Из каждых ста шестидесяти восьми часов философ Альга отдавал три часа шахматам. Любил молчаливое напряжение боя, когда фигуры выходили из засады и бросались в отчаянную схватку. Сколько на шахматной доске разыгрывается трагедий! А особенно когда приходится вспарывать стратегию противника, опровергать его тактику. «Что ни говорите, а шахматы — великое достижение цивилизации. Синтез искусства и спорта, закономерности и случайности, в них проявляется сила психики и, если угодно, мускульная сила».

Последние слова Альги вызвали кое у кого насмешку. Какая там мускульная сила у этого тощего и, так сказать, не такого уж юного юноши! Он так перегружает себя научной работой, что, наверно, совсем позабыл о Спортивном комплексе. Философия и шахматы — больше ничего для него не существует.

Но у каждого Ахиллеса — своя уязвимая пята. Альга был до беспамятства влюблен в Ари. Об этом его чувстве, кроме него самого, никто не знал и не догадывался, и несчастный философ горел невидимым огнем, мучился, но ничего с собой поделать не мог. Конечно же с философской точки зрения переживания эти не выдерживали никакой критики, но, несмотря на это, не исчезали. Альга пробовал подавить свое чувство самыми разными способами, обращался даже к иронии. «Ну что в ней особенного? — уговаривал он себя. — Ну, объемы, ограниченные кривыми линиями. Ну, пропорции. Так ведь все это геометрия, не более того». Однако напрасно он старался — чувство не угасало.

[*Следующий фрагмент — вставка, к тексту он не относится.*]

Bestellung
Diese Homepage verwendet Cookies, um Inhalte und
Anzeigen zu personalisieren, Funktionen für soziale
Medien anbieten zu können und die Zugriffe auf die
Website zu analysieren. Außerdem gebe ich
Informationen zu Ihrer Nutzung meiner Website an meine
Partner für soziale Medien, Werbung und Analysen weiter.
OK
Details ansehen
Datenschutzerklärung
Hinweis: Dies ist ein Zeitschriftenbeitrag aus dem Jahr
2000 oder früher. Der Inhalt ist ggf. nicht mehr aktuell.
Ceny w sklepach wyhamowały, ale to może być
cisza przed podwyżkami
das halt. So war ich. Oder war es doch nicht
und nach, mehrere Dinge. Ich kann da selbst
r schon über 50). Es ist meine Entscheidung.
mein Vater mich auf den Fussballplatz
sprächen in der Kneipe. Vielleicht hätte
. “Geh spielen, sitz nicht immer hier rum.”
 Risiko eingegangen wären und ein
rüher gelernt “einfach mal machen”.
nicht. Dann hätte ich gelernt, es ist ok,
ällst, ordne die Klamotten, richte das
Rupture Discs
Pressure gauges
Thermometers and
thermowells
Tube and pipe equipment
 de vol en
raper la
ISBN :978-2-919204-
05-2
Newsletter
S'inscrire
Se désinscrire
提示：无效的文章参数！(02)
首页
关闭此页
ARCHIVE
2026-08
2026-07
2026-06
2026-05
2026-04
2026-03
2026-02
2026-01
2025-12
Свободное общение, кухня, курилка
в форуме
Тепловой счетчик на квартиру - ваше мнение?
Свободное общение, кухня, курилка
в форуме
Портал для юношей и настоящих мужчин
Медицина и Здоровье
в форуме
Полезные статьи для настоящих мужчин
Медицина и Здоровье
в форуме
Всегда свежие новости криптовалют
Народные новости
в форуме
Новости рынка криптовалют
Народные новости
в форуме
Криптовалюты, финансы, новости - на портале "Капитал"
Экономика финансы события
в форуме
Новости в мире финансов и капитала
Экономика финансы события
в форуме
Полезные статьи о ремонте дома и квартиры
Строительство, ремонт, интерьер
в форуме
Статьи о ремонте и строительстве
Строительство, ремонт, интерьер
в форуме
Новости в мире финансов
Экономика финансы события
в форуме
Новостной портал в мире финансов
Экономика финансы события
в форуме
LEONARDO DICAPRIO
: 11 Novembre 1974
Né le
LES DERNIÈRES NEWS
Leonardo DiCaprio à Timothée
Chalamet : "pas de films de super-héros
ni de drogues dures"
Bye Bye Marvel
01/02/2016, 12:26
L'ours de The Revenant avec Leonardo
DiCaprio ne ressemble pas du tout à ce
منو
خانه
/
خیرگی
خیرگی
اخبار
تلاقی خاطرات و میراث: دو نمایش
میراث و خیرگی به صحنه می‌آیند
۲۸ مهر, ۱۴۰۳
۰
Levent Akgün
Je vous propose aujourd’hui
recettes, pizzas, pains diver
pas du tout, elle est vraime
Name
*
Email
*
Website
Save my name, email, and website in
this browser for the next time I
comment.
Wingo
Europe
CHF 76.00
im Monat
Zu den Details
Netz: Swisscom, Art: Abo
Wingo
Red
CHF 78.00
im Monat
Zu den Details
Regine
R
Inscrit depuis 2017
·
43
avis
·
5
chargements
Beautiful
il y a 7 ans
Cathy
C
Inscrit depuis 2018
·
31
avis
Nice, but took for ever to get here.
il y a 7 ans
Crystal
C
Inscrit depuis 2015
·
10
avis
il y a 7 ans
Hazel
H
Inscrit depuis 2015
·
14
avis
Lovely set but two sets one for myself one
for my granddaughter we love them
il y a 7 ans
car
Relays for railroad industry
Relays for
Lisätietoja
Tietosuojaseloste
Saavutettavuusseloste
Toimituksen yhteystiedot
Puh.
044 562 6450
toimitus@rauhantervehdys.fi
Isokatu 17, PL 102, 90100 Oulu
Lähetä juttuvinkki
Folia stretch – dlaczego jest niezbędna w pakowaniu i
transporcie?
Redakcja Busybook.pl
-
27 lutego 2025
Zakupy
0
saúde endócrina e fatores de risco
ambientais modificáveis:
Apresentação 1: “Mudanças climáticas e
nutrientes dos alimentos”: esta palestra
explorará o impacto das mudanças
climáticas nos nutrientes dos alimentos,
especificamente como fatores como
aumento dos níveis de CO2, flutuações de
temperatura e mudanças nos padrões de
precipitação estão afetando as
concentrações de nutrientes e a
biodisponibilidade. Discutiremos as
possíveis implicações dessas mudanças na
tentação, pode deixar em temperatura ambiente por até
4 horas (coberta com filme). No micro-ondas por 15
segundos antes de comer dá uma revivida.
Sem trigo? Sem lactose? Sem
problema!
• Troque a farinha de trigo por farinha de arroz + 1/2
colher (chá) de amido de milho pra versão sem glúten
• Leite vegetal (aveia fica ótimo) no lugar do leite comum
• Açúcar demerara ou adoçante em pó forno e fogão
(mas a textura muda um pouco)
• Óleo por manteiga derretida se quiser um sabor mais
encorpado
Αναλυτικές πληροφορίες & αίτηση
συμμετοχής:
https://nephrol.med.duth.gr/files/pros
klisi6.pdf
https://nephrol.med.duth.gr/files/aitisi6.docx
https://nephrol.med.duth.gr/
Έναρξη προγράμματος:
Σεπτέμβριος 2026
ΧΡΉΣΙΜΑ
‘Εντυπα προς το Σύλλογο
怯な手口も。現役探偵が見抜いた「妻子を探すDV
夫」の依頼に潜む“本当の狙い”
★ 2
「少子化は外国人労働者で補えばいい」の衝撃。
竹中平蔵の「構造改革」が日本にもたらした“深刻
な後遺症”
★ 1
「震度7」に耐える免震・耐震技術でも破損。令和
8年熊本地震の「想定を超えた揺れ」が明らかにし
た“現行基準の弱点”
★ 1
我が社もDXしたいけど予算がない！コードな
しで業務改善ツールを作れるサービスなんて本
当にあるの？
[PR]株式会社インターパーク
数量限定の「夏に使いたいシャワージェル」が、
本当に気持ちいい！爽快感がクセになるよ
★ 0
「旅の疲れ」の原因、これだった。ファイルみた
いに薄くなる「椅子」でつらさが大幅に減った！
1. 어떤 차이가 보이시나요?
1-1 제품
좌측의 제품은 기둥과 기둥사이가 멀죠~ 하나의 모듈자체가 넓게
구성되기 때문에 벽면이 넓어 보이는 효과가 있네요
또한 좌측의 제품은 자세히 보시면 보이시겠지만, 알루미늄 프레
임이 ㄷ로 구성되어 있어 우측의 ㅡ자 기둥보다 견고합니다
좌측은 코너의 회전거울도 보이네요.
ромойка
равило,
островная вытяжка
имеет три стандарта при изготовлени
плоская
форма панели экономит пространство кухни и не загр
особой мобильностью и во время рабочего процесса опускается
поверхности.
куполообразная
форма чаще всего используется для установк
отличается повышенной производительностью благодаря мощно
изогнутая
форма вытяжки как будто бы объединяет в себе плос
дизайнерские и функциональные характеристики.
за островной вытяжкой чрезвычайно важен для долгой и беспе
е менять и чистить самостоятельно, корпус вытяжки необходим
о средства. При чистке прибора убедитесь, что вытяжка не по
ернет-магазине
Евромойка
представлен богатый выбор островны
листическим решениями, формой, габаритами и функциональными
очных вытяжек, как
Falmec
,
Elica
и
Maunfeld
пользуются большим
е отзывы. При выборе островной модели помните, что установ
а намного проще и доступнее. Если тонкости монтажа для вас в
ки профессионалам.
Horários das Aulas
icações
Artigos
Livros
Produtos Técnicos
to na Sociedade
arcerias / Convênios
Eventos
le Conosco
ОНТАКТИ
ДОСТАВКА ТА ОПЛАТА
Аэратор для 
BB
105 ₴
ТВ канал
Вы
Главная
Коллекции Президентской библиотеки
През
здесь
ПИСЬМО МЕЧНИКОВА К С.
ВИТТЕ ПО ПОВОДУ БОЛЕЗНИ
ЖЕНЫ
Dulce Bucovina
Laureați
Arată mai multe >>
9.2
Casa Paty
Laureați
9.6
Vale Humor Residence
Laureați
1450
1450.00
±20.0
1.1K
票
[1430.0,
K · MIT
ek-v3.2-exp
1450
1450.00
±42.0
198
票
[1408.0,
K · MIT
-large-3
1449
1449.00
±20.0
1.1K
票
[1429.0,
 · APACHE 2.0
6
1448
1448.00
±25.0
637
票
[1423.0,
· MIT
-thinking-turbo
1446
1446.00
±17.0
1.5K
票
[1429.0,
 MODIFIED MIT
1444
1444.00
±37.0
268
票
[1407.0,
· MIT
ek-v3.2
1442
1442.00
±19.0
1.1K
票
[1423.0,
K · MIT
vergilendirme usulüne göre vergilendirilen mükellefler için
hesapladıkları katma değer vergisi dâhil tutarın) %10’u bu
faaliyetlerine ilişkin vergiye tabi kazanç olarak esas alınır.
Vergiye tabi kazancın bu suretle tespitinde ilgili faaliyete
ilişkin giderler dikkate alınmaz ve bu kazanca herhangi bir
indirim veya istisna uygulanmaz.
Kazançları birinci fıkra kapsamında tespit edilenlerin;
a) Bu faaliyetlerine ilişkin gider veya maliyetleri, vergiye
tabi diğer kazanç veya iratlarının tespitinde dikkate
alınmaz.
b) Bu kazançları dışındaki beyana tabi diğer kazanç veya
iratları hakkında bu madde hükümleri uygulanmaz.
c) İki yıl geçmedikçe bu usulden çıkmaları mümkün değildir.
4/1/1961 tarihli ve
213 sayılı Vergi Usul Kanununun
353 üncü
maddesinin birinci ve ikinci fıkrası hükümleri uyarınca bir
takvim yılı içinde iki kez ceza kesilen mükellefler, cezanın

Эти «кривые линии» радовали глаз, голос звучал как музыка. Шло время, и Альга прекратил сопротивление, внутренне капитулировал и, как это ни странно, облегчение испытал именно поэтому. «Какое прекрасное чувство — влюбленность! думал он теперь. — Убоги те, кто не знает любви. Даже Аристотель и тот был покорен девчонкой».